Most contributions require you to agree to a Contributor License Agreement (CLA) declaring that you have the right to, and actually do, grant us the rights to use your contribution. For details, visit .
When you submit a pull request, a CLA bot will automatically determine whether you need to provide a CLA and decorate the PR appropriately (e.g., status check, comment). Simply follow the instructions provided by the bot. You will only need to do this once across all repos using our CLA.
This project has adopted the [Microsoft Open Source Code of Conduct](https://opensource.microsoft.com/codeofconduct/). For more information see the [Code of Conduct FAQ](https://opensource.microsoft.com/codeofconduct/faq/) or contact [opencode@microsoft.com](mailto:opencode@microsoft.com) with any additional questions or comments.
## Responsible AI
Microsoft encourages customers to review its Responsible AI Standard when developing AI-enabled systems to ensure ethical, safe, and inclusive AI practices. Learn more at [Responsible AI](https://www.microsoft.com/ai/responsible-ai).
## Security Posture
CAIRA reference architectures are designed to balance ease of deployment with security best practices.
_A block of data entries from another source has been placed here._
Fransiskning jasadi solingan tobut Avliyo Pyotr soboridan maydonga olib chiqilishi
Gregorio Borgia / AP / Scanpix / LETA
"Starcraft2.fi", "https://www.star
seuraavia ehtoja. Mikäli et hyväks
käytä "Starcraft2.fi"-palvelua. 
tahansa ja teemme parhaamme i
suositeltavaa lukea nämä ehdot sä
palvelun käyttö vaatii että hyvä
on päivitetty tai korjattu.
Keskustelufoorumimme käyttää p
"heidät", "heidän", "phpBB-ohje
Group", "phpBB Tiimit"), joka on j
While the baseline configurations implement reasonable security controls, **production deployments will require additional security hardening**. For detailed information about security decisions, implementation patterns, and production recommendations, see our [Security Posture Documentation](./docs/security_posture.md).
## Data Collection
The software may collect information about you and your use of the software and send it to Microsoft. Microsoft may use this information to provide services and improve our products and services. You may turn off the telemetry as described in the repository. There are also some features in the software that may enable you and Microsoft to collect data from users of your applications. If you use these features, you must comply with applicable law, including providing appropriate notices to users of your applications together with a copy of Microsoft's privacy statement. Our privacy statement is located at . You can learn more about data collection and use in the help documentation and our privacy statement. Your use of the software operates as your consent to these practices.
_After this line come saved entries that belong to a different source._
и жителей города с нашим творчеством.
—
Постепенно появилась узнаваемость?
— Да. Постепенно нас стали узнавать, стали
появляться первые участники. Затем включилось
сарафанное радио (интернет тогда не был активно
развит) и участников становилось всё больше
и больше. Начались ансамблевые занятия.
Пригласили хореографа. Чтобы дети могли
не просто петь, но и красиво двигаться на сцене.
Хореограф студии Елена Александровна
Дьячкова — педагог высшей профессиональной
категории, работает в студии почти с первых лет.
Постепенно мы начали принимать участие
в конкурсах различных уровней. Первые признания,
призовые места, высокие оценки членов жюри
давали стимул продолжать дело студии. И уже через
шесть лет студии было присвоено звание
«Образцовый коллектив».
- Azure Verified Modules (AVM) collect telemetry on deployments. This is documented [on the AVM website](https://azure.github.io/Azure-Verified-Modules/help-support/telemetry/).
The partner_id configuration in `reference_architectures/*/terraform.tf` enables telemetry that helps us justify ongoing investment in maintaining and improving this repository. Keeping this enabled supports the project and future feature development. When enabled, the partner_id is appended to the User-Agent on requests made by the configured terraform providers.
### Opting Out
To opt out of AVM and partner_id telemetry, set the variable `enable_telemetry` to `false`.
## Disclaimer
This repo is provided as a sample starting point, and as such, should be validated before any usage in production. This solution also utilizes AI, which occasionally makes mistakes and misunderstands intent. Please validate all outputs before usage.
## Trademarks
This project may contain trademarks or logos for projects, products, or services. Authorized use of Microsoft trademarks or logos is subject to and must follow [Microsoft's Trademark & Brand Guidelines](https://www.microsoft.com/en-us/legal/intellectualproperty/trademarks/usage/general).
Use of Microsoft trademarks or logos in modified versions of this project must not cause confusion or imply Microsoft sponsorship. Any use of third-party trademarks or logos are subject to those third-party's policies.